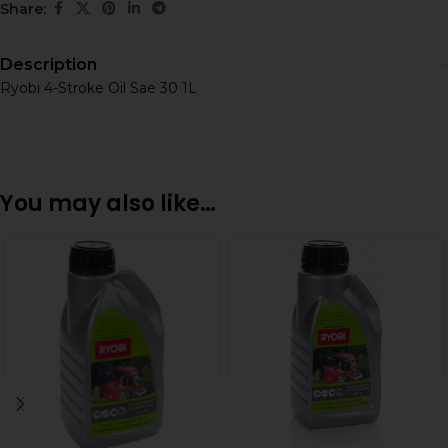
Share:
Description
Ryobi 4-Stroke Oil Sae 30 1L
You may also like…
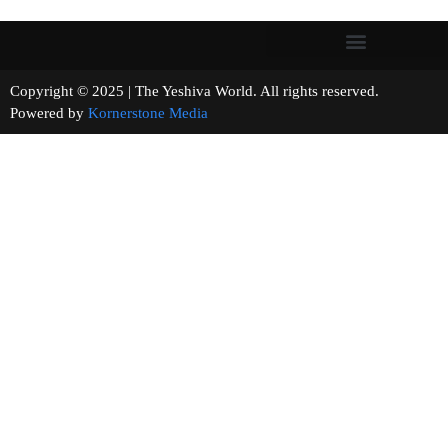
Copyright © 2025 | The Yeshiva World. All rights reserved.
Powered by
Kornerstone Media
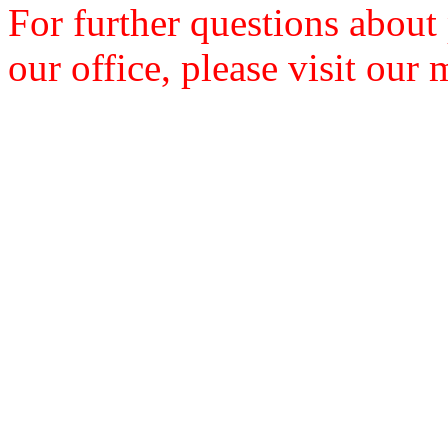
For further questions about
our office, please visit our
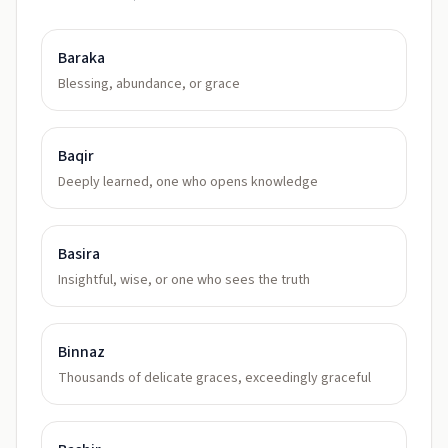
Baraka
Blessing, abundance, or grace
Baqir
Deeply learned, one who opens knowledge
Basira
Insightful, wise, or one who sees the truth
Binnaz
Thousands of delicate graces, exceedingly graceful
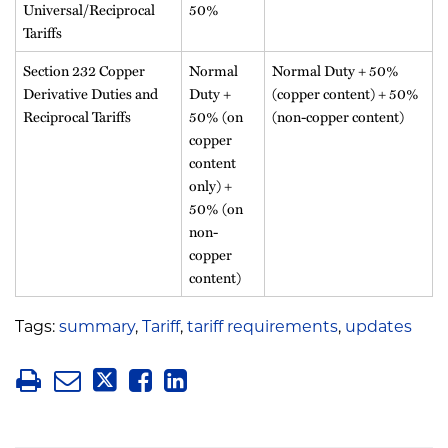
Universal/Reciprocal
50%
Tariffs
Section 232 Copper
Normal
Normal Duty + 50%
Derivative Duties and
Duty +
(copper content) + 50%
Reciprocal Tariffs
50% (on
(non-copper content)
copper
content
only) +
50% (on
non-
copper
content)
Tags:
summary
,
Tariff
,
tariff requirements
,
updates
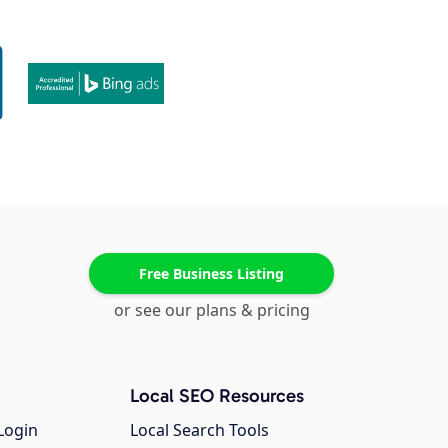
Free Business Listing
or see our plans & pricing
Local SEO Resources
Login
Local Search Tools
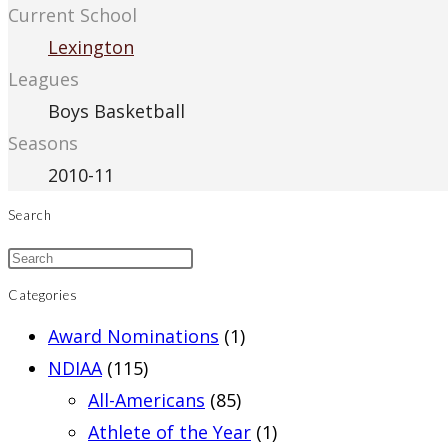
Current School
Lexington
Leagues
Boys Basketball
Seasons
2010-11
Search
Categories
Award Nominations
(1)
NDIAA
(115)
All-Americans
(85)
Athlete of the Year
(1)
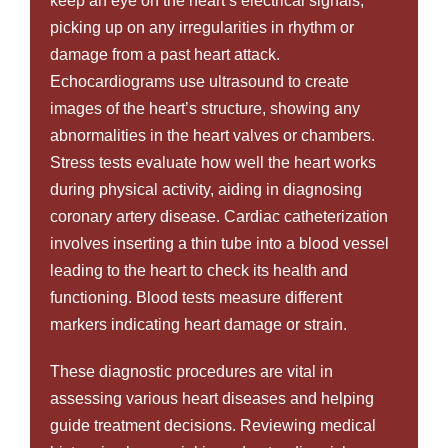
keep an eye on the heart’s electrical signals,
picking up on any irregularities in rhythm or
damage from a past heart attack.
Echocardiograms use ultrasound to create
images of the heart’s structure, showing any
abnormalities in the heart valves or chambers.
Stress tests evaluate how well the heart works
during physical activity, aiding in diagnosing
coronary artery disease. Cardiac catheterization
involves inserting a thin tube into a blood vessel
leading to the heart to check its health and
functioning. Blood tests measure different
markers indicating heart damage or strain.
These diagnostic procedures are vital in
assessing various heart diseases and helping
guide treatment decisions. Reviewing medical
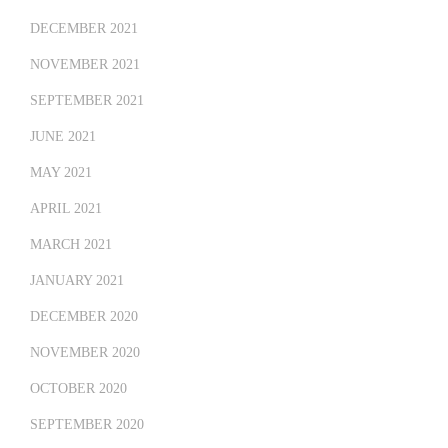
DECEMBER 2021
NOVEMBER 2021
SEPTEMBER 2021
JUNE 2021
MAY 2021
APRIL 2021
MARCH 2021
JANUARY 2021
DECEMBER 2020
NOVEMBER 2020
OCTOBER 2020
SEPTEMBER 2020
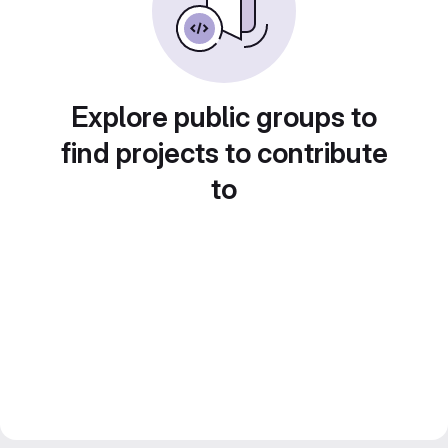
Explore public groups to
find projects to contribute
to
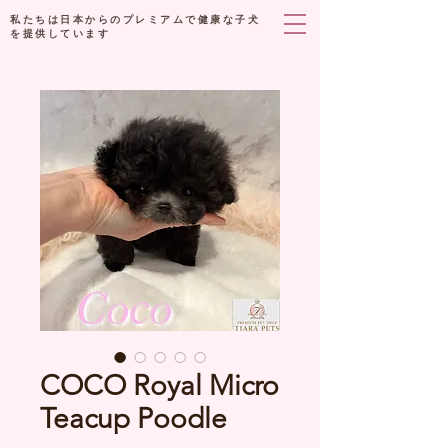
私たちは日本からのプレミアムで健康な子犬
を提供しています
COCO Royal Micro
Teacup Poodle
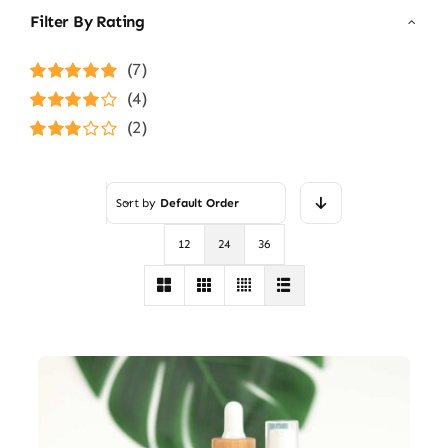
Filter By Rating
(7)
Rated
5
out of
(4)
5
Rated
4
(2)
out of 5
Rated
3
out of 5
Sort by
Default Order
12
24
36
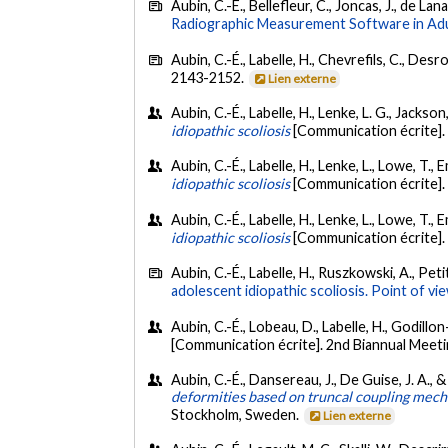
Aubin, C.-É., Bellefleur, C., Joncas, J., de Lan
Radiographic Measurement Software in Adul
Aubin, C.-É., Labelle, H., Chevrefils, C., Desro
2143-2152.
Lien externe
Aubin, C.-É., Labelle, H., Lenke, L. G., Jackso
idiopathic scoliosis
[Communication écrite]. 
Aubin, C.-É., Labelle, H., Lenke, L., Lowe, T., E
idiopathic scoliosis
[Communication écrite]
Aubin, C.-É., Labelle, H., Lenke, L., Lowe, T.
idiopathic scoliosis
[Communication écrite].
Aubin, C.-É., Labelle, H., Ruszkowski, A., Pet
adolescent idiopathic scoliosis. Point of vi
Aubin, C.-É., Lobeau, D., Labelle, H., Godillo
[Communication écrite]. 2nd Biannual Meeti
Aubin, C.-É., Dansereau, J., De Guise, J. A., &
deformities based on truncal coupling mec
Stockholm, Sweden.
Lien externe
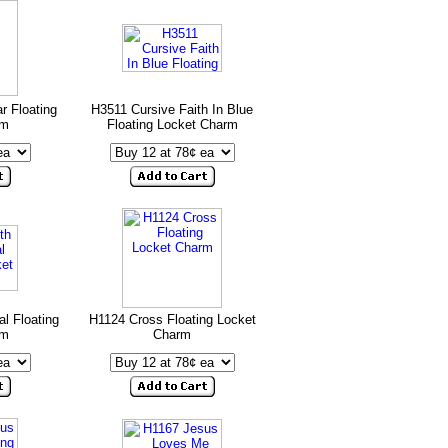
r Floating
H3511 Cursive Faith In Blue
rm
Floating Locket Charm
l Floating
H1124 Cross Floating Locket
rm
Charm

*ASSIGNED TASK*:
In the listing above, find each line with the word "Lowe" and copy it.

*TASK RESPONSE*:
Aubin, C.-É., Labelle, H., Lenke, L., Lowe, T., E
Aubin, C.-É., Labelle, H., Lenke, L., Lowe, T.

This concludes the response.